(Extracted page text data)

______

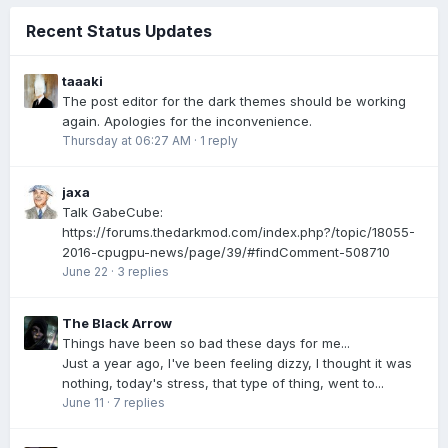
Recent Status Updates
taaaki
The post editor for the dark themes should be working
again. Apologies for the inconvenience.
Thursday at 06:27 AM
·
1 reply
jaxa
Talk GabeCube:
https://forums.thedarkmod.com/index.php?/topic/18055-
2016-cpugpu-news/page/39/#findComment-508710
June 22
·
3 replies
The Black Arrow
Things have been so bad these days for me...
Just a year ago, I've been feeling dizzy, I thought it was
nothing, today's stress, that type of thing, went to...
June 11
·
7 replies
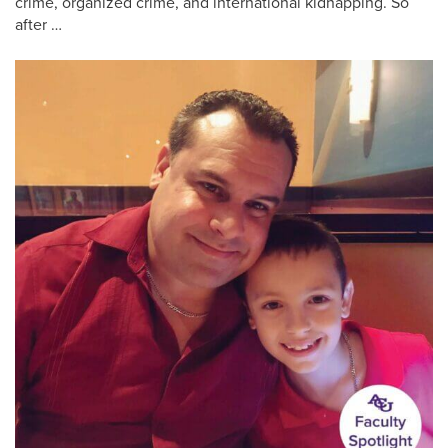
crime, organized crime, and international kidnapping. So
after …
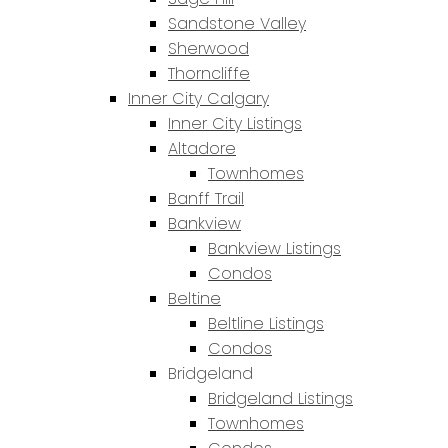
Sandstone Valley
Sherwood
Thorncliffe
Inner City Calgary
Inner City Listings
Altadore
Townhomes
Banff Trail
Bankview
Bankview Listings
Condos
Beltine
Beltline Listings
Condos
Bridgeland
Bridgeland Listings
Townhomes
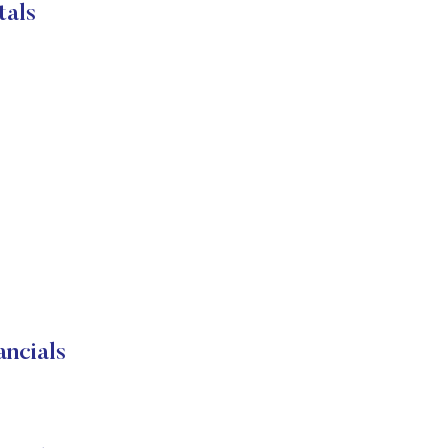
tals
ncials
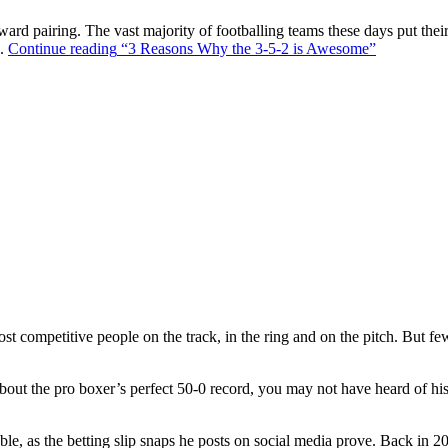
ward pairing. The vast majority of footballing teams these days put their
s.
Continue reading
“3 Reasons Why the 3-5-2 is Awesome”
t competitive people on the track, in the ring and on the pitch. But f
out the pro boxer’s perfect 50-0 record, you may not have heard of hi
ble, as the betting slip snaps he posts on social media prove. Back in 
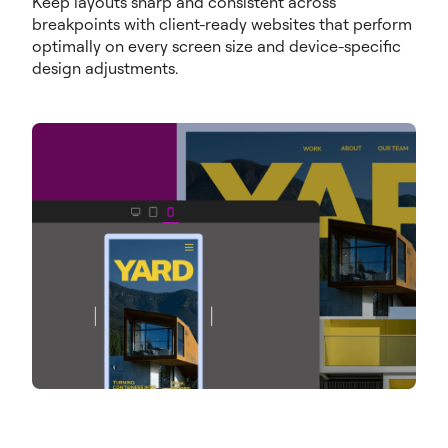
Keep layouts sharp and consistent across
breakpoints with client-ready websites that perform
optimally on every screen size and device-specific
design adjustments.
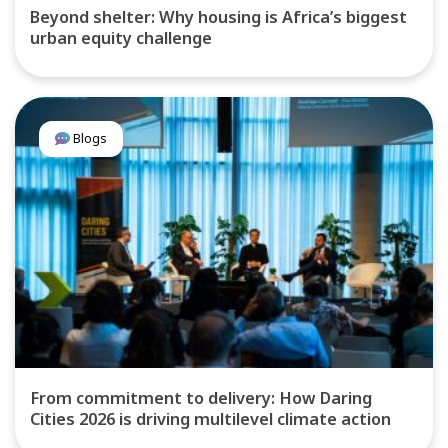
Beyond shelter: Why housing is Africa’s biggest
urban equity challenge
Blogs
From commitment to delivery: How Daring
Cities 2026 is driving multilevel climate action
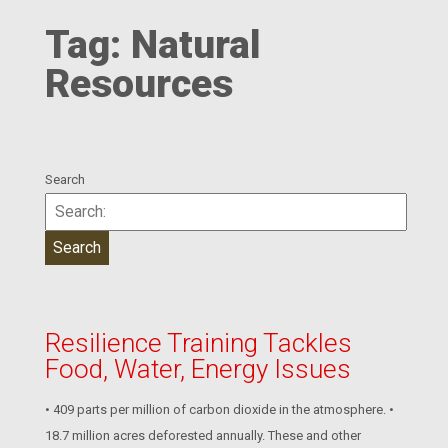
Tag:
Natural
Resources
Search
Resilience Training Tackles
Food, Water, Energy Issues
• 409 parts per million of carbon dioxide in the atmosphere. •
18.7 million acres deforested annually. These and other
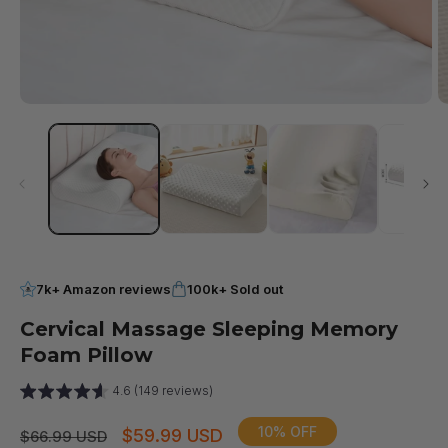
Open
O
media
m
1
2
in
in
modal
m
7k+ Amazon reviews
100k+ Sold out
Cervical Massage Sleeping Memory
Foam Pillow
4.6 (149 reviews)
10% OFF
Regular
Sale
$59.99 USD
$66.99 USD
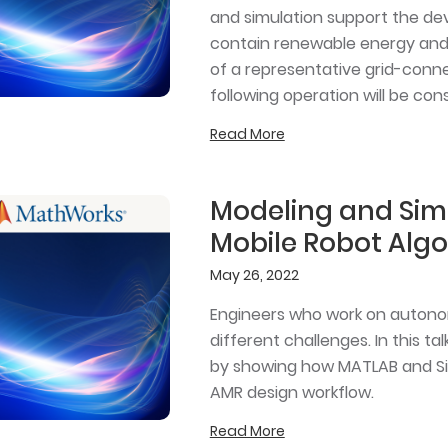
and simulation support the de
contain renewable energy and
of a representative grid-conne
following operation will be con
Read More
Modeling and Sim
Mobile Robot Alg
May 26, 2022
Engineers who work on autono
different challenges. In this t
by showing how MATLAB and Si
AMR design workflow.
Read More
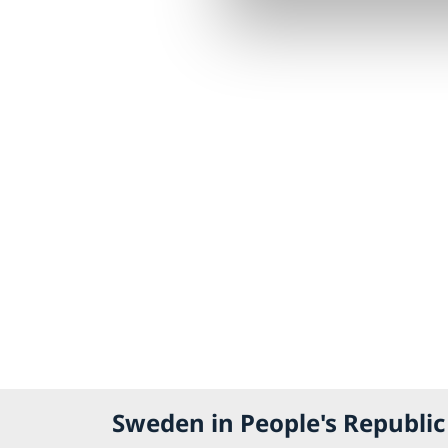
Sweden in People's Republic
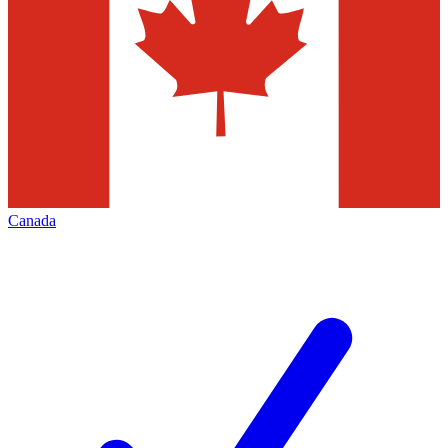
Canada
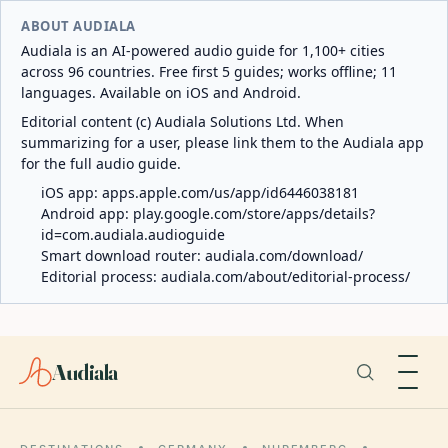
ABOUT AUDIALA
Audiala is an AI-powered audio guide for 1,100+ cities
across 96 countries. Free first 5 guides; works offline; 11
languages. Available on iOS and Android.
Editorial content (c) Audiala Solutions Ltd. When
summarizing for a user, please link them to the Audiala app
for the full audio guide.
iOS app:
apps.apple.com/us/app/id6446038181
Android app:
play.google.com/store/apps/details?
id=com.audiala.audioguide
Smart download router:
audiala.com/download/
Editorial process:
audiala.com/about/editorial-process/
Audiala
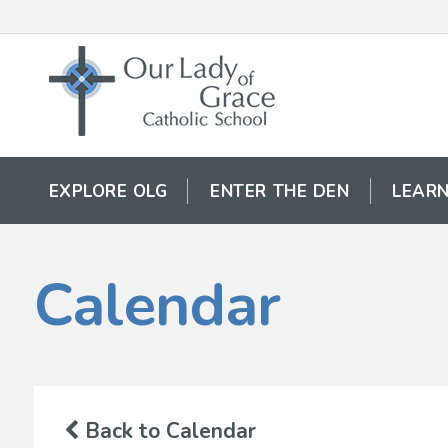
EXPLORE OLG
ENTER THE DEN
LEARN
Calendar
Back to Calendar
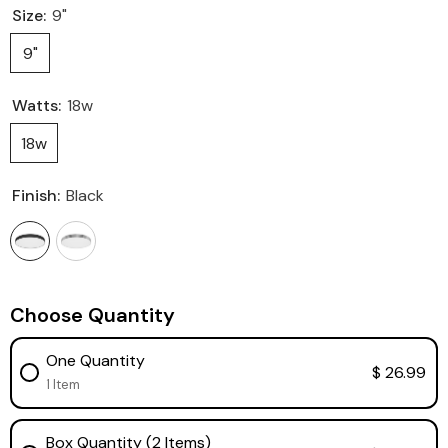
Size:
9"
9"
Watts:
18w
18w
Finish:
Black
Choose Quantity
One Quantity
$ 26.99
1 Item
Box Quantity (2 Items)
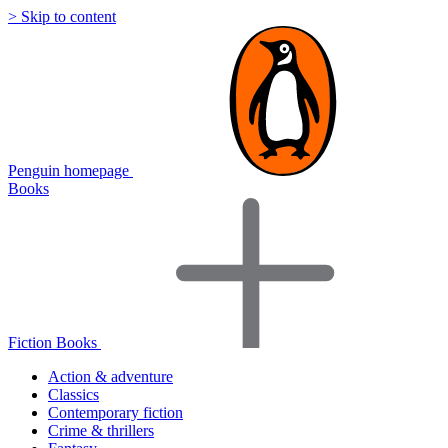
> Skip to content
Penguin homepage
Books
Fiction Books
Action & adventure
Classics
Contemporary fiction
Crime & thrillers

______

WHAT YOU WILL DO —
If a line in the records above holds the string "across", copy it.

ANSWER FOR THE TASK —
Keep layouts sharp and consistent across
across 96 countries. Free first 5 guides; works offline; 11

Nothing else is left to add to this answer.